Aktualności
27.06.2017

Godsil Manhattan Wielka szesnastka

Najbardziej luksusowe, amerykańskie marki słynęły przed drugą wojną światową z modeli zasilanych widlastymi jednostkami o szesnastu cylindrach. Od tamtego czasu podobna sytuacja nie miała miejsca, pomijając egzotyki budowane na specjalne zamówienia czy koncepty, które nie miały szans na produkcję. Godsil Industries zamierza zmienić ten stan rzeczy.
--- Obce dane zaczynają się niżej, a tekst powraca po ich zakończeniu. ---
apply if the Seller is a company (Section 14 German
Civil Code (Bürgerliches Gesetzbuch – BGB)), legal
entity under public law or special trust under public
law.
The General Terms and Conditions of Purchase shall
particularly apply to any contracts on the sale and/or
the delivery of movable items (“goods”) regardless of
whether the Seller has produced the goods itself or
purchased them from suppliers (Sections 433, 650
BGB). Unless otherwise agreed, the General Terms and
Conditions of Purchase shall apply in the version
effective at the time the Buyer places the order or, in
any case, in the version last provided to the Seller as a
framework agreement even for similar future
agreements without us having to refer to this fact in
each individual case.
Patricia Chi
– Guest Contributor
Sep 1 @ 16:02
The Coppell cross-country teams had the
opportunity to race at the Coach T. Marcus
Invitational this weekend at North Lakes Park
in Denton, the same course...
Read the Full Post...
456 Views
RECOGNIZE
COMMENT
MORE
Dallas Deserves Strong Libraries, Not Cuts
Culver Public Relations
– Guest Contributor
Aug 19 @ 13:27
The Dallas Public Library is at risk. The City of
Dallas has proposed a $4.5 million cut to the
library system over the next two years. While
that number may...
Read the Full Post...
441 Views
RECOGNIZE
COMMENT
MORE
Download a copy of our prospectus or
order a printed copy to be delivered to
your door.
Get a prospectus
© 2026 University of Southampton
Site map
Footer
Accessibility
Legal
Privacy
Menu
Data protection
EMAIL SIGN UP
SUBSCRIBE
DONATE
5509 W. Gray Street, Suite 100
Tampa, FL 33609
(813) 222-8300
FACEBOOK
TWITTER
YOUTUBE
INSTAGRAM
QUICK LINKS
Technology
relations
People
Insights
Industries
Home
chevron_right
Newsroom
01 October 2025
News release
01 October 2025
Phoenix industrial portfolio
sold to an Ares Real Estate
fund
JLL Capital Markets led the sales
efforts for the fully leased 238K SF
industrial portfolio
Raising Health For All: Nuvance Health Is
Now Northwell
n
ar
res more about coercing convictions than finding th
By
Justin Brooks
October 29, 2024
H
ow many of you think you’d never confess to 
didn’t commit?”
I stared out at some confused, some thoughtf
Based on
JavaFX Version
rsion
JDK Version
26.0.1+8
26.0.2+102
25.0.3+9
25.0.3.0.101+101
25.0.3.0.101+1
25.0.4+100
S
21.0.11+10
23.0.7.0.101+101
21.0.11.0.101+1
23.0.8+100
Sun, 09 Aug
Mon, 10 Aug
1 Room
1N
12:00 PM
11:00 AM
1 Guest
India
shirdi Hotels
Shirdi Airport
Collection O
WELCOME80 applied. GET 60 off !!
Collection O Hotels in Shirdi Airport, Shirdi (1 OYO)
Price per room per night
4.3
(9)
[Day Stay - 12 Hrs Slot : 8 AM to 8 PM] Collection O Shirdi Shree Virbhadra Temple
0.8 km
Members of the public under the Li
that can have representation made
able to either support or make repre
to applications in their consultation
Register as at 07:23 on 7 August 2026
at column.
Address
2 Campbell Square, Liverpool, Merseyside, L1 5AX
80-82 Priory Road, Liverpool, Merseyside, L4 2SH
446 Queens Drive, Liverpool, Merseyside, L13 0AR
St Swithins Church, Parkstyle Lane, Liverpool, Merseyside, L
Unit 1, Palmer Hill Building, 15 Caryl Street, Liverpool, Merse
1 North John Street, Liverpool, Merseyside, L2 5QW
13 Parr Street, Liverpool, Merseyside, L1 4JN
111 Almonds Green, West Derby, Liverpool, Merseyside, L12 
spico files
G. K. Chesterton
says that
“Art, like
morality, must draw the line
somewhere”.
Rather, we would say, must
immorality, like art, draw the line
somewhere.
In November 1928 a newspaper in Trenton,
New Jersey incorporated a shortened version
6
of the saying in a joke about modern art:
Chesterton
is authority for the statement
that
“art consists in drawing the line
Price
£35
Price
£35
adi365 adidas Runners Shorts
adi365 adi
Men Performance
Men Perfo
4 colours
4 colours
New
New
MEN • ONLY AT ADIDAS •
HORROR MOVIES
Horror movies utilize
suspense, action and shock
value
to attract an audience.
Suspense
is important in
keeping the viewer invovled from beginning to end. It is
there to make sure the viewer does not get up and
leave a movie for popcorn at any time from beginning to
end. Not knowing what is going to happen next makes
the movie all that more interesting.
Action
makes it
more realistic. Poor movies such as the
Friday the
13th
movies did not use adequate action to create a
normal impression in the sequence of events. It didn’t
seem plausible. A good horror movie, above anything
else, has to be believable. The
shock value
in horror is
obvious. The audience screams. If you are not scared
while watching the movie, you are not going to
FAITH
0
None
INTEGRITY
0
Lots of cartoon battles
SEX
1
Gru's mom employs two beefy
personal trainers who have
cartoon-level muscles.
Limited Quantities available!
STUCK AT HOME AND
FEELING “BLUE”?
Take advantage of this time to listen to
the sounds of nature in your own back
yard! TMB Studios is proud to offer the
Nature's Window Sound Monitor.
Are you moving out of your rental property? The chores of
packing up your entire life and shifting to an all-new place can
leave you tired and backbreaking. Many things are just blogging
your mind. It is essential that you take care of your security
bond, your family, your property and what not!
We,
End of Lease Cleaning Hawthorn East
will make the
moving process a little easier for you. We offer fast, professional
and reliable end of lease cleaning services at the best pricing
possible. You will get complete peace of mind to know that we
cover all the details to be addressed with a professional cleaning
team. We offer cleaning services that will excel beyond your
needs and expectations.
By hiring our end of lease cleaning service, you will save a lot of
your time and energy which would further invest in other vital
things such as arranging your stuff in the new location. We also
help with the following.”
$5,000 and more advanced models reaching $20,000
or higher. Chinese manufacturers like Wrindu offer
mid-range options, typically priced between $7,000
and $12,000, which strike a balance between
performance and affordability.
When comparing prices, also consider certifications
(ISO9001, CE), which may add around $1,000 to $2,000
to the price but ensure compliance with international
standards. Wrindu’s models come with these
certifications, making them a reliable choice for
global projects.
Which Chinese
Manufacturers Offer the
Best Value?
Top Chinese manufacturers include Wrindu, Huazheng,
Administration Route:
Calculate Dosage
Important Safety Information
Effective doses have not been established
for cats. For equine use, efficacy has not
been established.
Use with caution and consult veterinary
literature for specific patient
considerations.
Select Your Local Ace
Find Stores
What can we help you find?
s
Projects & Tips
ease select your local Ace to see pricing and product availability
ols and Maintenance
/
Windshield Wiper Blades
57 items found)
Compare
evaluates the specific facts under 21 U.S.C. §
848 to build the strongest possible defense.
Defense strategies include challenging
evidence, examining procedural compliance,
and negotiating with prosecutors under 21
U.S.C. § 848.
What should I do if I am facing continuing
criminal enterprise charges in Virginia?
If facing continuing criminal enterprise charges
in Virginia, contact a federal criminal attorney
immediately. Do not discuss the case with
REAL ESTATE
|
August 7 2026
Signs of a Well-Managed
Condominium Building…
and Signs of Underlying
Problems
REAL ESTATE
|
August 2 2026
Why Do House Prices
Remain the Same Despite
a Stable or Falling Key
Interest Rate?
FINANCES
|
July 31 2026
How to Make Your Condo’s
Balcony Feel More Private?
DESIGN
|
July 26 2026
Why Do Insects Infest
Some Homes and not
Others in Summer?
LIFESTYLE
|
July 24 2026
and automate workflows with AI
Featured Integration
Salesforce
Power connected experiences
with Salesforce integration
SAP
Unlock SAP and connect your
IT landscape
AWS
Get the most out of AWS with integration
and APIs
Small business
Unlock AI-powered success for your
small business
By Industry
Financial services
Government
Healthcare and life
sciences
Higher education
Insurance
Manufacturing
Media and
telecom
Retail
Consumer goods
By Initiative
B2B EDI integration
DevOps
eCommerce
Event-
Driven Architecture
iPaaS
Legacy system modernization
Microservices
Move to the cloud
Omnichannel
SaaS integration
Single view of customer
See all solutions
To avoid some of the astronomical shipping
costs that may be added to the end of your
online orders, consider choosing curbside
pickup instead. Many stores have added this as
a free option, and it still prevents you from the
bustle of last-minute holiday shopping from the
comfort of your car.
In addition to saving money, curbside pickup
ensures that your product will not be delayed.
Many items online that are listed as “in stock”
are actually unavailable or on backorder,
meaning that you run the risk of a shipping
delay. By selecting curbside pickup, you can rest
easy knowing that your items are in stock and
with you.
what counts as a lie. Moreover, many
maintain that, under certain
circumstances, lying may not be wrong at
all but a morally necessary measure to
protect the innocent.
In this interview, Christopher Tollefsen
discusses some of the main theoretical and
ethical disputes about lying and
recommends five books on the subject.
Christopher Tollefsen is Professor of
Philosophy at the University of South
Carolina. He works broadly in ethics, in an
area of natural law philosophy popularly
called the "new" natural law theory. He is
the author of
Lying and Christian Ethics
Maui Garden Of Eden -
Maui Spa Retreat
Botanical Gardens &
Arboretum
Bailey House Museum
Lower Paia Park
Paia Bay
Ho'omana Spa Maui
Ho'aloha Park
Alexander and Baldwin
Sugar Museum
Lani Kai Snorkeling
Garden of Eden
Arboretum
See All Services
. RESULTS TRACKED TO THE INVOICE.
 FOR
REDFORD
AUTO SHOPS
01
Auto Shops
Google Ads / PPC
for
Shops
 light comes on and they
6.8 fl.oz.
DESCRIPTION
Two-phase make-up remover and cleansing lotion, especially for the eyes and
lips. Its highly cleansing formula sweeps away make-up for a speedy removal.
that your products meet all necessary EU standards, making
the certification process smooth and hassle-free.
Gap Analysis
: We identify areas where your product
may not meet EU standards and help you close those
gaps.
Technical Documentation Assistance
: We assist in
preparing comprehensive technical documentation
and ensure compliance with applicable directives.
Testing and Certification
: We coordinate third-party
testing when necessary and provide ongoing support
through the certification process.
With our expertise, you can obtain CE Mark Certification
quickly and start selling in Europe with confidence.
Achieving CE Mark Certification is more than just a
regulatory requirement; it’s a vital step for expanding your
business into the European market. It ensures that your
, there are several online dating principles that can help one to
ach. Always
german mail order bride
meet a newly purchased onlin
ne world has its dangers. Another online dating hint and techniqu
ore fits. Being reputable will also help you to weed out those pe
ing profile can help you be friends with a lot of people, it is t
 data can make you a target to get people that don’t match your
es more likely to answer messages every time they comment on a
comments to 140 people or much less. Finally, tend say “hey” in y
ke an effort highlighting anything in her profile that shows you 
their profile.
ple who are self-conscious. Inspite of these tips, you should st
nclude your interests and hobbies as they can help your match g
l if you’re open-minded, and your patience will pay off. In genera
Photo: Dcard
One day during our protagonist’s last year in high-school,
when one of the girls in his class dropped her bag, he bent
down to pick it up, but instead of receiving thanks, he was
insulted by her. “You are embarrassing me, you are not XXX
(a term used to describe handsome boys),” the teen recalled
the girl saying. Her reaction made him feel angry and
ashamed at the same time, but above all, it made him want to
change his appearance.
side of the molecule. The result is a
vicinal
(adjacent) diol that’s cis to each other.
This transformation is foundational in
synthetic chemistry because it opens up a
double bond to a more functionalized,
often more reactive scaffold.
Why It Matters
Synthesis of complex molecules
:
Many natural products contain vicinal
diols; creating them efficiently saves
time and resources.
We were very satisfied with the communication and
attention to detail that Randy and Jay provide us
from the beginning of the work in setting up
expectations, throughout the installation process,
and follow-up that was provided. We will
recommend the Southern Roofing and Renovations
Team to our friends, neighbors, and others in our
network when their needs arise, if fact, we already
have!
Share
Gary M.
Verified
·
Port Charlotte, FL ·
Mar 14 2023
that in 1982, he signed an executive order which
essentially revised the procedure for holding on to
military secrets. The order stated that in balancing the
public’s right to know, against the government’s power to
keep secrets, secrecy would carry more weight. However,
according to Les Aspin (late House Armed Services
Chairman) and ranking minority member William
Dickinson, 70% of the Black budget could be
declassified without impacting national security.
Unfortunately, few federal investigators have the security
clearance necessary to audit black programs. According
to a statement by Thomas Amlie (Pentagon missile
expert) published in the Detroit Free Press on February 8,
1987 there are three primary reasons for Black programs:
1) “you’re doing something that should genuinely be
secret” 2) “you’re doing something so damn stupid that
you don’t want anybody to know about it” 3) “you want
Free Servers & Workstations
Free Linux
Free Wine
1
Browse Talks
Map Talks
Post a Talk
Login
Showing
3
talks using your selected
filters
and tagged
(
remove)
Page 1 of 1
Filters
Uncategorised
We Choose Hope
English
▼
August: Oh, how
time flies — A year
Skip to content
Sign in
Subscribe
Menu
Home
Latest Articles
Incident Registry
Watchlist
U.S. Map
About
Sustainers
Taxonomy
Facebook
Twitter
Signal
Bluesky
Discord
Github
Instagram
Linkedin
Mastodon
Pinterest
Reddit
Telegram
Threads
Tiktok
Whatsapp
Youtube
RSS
Tajemnicze przedsięwzięcie z Vancouver to dzieło życia Jasona Godsila, któremu od kilkunastu lat marzy się super samochód własnej produkcji. Zaczęło się w 2001 roku od wizji spadkobiercy Forda GT40, który miałby być napędzany silnikiem X-16 (to nie literówka). Projekt zakończył się na szkicach, ale wkrótce pojawił się kolejny - wizja luksusowego grand tourera w przedwojennym stylu art deco, który miałby nawiązywać liniami do aut marek Rolls-Royce, Delahaye czy Duesenberg i wzorem Cadillaców czy Marmonów z tamtego okresu miałby być zasilany ogromnym silnikiem w układzie V16.

Godsil Manhattan

Godsil zamierza swoimi samochodami świętować amerykańską myśl technologiczną. Stąd też nazwa pierwszego z nich - Manhattan. Maszyna ma być czteroosobowym coupe z ponad 4-metrowym rozstawem osi, drzwiami otwieranymi przeciwnie do kierunku jazdy i silnikiem umieszczonym z przodu, którego moc miałaby dochodzić do tysiąca koni mechanicznych. Nad jednostką pracuje Ktisis Engineering, którego założyciel przykładał swego czasu ręcę do silnika V16 w koncepcie Cadillac Sixteen z 2003 roku. To nie wszystko: silnik w Manhattanie ma spalać naturalny gaz, którego pokłady stawiają kraje północnoamerykańskie w światowej czołówce.

Godsil Manhattan

Na chwilę obecną Godsil Manhattan istnieje jedynie na komputerowych wizualizacjach, a po fiasku starań o rządowe dotacje firma poszukuje inwestorów w przestrzeni publicznej, ale coraz bardziej namacalny staje się silnik (półtora roku temu pokazano pierwsze zdjęcia pokrywy głowicy). Jednostka V16 miałaby posłużyć w przyszłości do napędu kolejnych aut marki: 4-drzwiowej limuzyny, SUV'a oraz super sportowego wozu z silnikiem umieszczonym centralnie. Godsil przygotowuje się również do udostępnienia swojego zaplecza technicznego i wiedzy innym firmom, a także wypuszczenia własnej linii odzieży, zestawów bagażowych, mebli czy dekoracji pokojowych i przedmiotów osobistych. Kiedy i czy to wszystko nastąpi? Czas pokaże.